Dr. Asha M. George is a public health and security expert with more than three decades of work in her field. Since 2018, she has been the executive director of the Bipartisan Commission on Biodefense, previously known as the Blue Ribbon Study Panel on Biodefense. As executive director, Dr. George is responsible for overseeing the Apollo program for biodefense and its staff, in addition to analyzing national risk-preparedness measures and mitigation protocols for biological weapons events, pandemics, and other biological outbreaks. Dr. George holds a Bachelor of Arts in natural sciences from Johns Hopkins University and earned her Master of Science in public health, with a focus on parasitology and laboratory practice, from the University of North Carolina at Chapel Hill the following year. She has continued her professional development throughout her career and attended the University of Hawai‘i at Mānoa in the 1990s, earning a Doctor of Public Health in 1997.

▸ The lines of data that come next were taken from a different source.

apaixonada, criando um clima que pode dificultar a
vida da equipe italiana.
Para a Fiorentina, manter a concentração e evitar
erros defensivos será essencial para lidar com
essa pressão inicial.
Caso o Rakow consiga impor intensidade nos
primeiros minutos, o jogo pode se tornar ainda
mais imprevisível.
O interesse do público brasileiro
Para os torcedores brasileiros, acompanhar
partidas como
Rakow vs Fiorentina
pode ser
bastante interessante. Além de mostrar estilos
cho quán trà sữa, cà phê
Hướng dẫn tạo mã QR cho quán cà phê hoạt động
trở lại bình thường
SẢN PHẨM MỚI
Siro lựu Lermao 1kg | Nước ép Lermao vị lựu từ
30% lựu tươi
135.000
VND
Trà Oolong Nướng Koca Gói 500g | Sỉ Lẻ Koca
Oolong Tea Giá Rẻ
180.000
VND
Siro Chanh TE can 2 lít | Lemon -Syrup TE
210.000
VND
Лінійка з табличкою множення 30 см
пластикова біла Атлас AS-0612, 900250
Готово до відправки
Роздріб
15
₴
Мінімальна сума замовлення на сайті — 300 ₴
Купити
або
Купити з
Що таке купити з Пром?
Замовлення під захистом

Dr. George began her career as a laboratory technician at the George Washington University and joined the United States Army as a deputy intelligence officer in 1989. She served in the Army until 1992, rising to become the security and intelligence officer for Battalion S-2, a platoon leader, and a company executive officer. During her service, Dr. George was deployed to serve as a part of Operation Desert Storm, where her intelligence work and public health background helped influence her battalion’s response to the possible presence of anthrax in missiles present in Iraqi military camps. Realizing that the Army separated medical intelligence from other forms of intelligence work, she developed an interest in combining her areas of expertise to better serve the United States and the global intelligence community. As someone with both military leadership and public health and policy experience, Dr. George has dedicated her civilian career to roles focused on biodefense and homeland security.

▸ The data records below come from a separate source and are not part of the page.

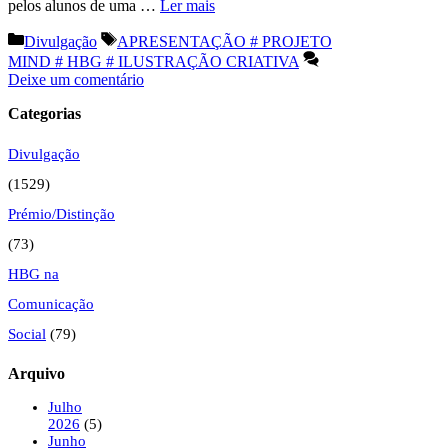
pelos alunos de uma …
Ler mais
Categorias
Etiquetas
Divulgação
APRESENTAÇÃO # PROJETO
MIND # HBG # ILUSTRAÇÃO CRIATIVA
Deixe um comentário
Categorias
Divulgação
(1529)
Prémio/Distinção
(73)
HBG na
Comunicação
Social
(79)
Arquivo
Julho
2026
(5)
Junho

From 1996 until 1997, Dr. George was a program analyst for the Association of Schools and Programs of Public Health. She became the director of the National Coalition for Adult Immunization, a project of the National Foundation for Infectious Diseases, in 1998, and joined the Association of Public Health Laboratories in 1999 as director of emergency preparedness and response. Dr. George remained with the Association of Public Health Laboratories until 2001, when she was named a senior program officer for the Nuclear Threat Initiative’s biological programs division, a role she would hold for the next two years. She briefly served as the homeland security division manager and managing director for Analytic Services, Inc., and became the director of public health security at DFI International, a Washington-based consultancy, in 2005.
Dr. George entered the public policy sphere in 2007 as a senior professional staff member for the United States House of Representatives’ House Homeland Security Committee, and in 2010 she was named staff director for intelligence for the information sharing and terrorism risk assessment subcommittee. For the next four years, she was the analytic director of CENTRA Technology, Inc., departing in 2015 to become the principal of Strategic Operational Solutions, Inc. Dr. George has been involved with the Bipartisan Commission on Biodefense since 2014, serving as co-director before assuming her current role in 2018.
An innovator in biodefense policy, Dr. George is responsible for developing portions of the National Defense Authorization Act, including the creation of a centralized national biodefense strategy and the separation of biodefense policy from general national defense protocols. During her time with the Association of Public Health Laboratories, she worked to establish the Laboratory Response Network, a confederation of public health testing laboratories across the country working together to test and receive FBI specimens. The Laboratory Response Network was responsible for conducting the majority of anthrax testing in the United States and continues to play a major role in outbreak testing and notification.
Dr. George has written extensively for journals and professional publications including Frontiers in Biotechnology, the Vanderbilt Journal of Transnational Law, and Biodefense Quarterly, and has been an invited speaker at numerous conferences and symposia. In recognition of her career accomplishments, she has been presented with awards from the Federal Bureau of Investigation and the Department of Homeland Security, and is heavily decorated for her Army service, including two National Defense Service Medals and a Bronze Service Star. Dr. George credits her success to tenacity, hard work, and a commitment to change, and looks forward to continuing her career at the intersection of public health and public policy with a focus on pandemic containment and intentional biological weapons mitigation.